■ RECORDS SUPPLIED ■
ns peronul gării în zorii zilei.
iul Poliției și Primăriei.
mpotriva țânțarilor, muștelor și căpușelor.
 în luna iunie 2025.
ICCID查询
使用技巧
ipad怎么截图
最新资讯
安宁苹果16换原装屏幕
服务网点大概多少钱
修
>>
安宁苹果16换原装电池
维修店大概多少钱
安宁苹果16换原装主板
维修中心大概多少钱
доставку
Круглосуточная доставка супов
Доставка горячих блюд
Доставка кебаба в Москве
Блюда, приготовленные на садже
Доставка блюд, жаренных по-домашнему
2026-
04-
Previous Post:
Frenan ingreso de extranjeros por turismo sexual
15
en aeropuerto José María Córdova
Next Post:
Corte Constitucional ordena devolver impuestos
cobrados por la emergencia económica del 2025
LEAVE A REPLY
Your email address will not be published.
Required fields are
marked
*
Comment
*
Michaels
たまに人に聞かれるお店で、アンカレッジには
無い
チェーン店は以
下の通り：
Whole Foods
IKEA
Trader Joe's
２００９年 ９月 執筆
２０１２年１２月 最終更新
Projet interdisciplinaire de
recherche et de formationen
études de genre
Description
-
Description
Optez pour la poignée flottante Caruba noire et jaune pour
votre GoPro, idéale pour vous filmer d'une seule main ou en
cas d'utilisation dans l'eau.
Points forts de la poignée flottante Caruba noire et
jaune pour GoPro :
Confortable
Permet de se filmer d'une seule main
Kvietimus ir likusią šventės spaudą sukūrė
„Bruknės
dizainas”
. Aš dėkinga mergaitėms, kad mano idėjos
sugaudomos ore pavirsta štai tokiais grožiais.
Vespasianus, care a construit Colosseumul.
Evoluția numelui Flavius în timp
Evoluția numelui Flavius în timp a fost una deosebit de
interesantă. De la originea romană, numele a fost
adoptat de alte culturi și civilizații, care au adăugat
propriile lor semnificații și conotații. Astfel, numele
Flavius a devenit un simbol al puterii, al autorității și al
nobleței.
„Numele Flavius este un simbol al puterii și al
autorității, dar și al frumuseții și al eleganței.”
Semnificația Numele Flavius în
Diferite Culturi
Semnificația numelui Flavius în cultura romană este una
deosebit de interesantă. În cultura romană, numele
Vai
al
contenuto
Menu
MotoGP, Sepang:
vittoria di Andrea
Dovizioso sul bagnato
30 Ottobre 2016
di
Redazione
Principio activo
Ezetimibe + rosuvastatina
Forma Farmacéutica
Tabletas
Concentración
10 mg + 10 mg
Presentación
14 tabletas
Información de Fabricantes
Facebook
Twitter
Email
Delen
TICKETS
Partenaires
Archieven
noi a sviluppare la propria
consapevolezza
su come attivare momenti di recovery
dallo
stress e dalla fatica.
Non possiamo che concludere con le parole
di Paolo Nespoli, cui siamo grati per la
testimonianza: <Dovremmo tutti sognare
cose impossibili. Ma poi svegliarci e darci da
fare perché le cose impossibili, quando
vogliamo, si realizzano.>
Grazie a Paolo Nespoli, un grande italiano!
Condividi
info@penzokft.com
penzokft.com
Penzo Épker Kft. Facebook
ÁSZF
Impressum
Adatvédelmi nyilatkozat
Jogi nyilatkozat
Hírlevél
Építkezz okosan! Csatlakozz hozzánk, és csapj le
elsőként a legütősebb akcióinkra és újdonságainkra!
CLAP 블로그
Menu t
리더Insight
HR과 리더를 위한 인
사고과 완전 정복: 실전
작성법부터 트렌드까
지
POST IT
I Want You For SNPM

■ YOUR ASSIGNMENT ■
Write out every record shown above, word for word.

■ EXPECTED ANSWER ■
ns peronul gării în zorii zilei.
iul Poliției și Primăriei.
mpotriva țânțarilor, muștelor și căpușelor.
 în luna iunie 2025.
ICCID查询
使用技巧
ipad怎么截图
最新资讯
安宁苹果16换原装屏幕
服务网点大概多少钱
修
>>
安宁苹果16换原装电池
维修店大概多少钱
安宁苹果16换原装主板
维修中心大概多少钱
доставку
Круглосуточная доставка супов
Доставка горячих блюд
Доставка кебаба в Москве
Блюда, приготовленные на садже
Доставка блюд, жаренных по-домашнему
2026-
04-
Previous Post:
Frenan ingreso de extranjeros por turismo sexual
15
en aeropuerto José María Córdova
Next Post:
Corte Constitucional ordena devolver impuestos
cobrados por la emergencia económica del 2025
LEAVE A REPLY
Your email address will not be published.
Required fields are
marked
*
Comment
*
Michaels
たまに人に聞かれるお店で、アンカレッジには
無い
チェーン店は以
下の通り：
Whole Foods
IKEA
Trader Joe's
２００９年 ９月 執筆
２０１２年１２月 最終更新
Projet interdisciplinaire de
recherche et de formationen
études de genre
Description
-
Description
Optez pour la poignée flottante Caruba noire et jaune pour
votre GoPro, idéale pour vous filmer d'une seule main ou en
cas d'utilisation dans l'eau.
Points forts de la poignée flottante Caruba noire et
jaune pour GoPro :
Confortable
Permet de se filmer d'une seule main
Kvietimus ir likusią šventės spaudą sukūrė
„Bruknės
dizainas”
. Aš dėkinga mergaitėms, kad mano idėjos
sugaudomos ore pavirsta štai tokiais grožiais.
Vespasianus, care a construit Colosseumul.
Evoluția numelui Flavius în timp
Evoluția numelui Flavius în timp a fost una deosebit de
interesantă. De la originea romană, numele a fost
adoptat de alte culturi și civilizații, care au adăugat
propriile lor semnificații și conotații. Astfel, numele
Flavius a devenit un simbol al puterii, al autorității și al
nobleței.
„Numele Flavius este un simbol al puterii și al
autorității, dar și al frumuseții și al eleganței.”
Semnificația Numele Flavius în
Diferite Culturi
Semnificația numelui Flavius în cultura romană este una
deosebit de interesantă. În cultura romană, numele
Vai
al
contenuto
Menu
MotoGP, Sepang:
vittoria di Andrea
Dovizioso sul bagnato
30 Ottobre 2016
di
Redazione
Principio activo
Ezetimibe + rosuvastatina
Forma Farmacéutica
Tabletas
Concentración
10 mg + 10 mg
Presentación
14 tabletas
Información de Fabricantes
Facebook
Twitter
Email
Delen
TICKETS
Partenaires
Archieven
noi a sviluppare la propria
consapevolezza
su come attivare momenti di recovery
dallo
stress e dalla fatica.
Non possiamo che concludere con le parole
di Paolo Nespoli, cui siamo grati per la
testimonianza: <Dovremmo tutti sognare
cose impossibili. Ma poi svegliarci e darci da
fare perché le cose impossibili, quando
vogliamo, si realizzano.>
Grazie a Paolo Nespoli, un grande italiano!
Condividi
info@penzokft.com
penzokft.com
Penzo Épker Kft. Facebook
ÁSZF
Impressum
Adatvédelmi nyilatkozat
Jogi nyilatkozat
Hírlevél
Építkezz okosan! Csatlakozz hozzánk, és csapj le
elsőként a legütősebb akcióinkra és újdonságainkra!
CLAP 블로그
Menu t
리더Insight
HR과 리더를 위한 인
사고과 완전 정복: 실전
작성법부터 트렌드까
지
POST IT
I Want You For SNPM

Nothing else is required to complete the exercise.